Using the data below, copy each line that includes the word "names".

▶ [Records excerpted from a collection]
Start of Block
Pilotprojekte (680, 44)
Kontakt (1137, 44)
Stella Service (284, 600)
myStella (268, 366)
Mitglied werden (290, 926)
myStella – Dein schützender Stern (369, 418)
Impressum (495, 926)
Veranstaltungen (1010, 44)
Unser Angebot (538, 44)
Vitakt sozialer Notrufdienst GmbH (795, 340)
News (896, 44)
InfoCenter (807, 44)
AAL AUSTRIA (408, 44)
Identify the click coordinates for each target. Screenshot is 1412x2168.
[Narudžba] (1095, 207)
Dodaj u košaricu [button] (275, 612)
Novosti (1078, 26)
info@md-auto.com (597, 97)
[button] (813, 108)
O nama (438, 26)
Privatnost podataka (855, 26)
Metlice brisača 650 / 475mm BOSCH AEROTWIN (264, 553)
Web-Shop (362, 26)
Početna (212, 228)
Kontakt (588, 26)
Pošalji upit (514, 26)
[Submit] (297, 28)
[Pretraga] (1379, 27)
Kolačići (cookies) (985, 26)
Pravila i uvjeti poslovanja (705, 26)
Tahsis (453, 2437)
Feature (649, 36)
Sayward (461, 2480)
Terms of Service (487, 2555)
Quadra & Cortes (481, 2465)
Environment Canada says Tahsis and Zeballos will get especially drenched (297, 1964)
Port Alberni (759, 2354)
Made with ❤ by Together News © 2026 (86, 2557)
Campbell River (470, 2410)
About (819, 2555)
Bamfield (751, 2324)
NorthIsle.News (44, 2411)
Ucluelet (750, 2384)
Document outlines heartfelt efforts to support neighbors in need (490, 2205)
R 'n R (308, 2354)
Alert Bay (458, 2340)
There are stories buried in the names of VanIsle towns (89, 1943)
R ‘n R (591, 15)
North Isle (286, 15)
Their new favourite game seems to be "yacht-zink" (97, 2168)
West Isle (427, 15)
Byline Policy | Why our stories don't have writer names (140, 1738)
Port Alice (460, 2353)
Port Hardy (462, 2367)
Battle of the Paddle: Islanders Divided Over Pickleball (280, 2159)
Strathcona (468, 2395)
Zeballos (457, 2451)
End of Block
▶ [WRITTEN SOLUTION]
There are stories buried in the names of VanIsle towns (89, 1943)
Byline Policy | Why our stories don't have writer names (140, 1738)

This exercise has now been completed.